= EXERCISE OBJECTIVE =
Leave out the lines before the one with "食品工場での出荷事務/土日祝休/交通費支給"; output that line and all remaining lines of the records exactly.

= TASK DATA =

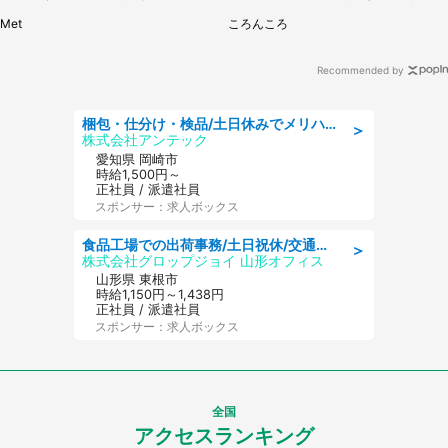
い」
話題
Met
ころんころ
Recommended by
梱包・仕分け・検品/土日休みでメリハリ安城市で始める電子部品の目視検査
＞
株式会社アンテック
愛知県 岡崎市
時給1,500円～
正社員 / 派遣社員
スポンサー：求人ボックス
食品工場での出荷事務/土日祝休/交通費支給
＞
株式会社グロップジョイ 山形オフィス
山形県 東根市
時給1,150円～1,438円
正社員 / 派遣社員
スポンサー：求人ボックス
全国
アクセスランキング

= TASK SOLUTION =
食品工場での出荷事務/土日祝休/交通費支給
＞
株式会社グロップジョイ 山形オフィス
山形県 東根市
時給1,150円～1,438円
正社員 / 派遣社員
スポンサー：求人ボックス
全国
アクセスランキング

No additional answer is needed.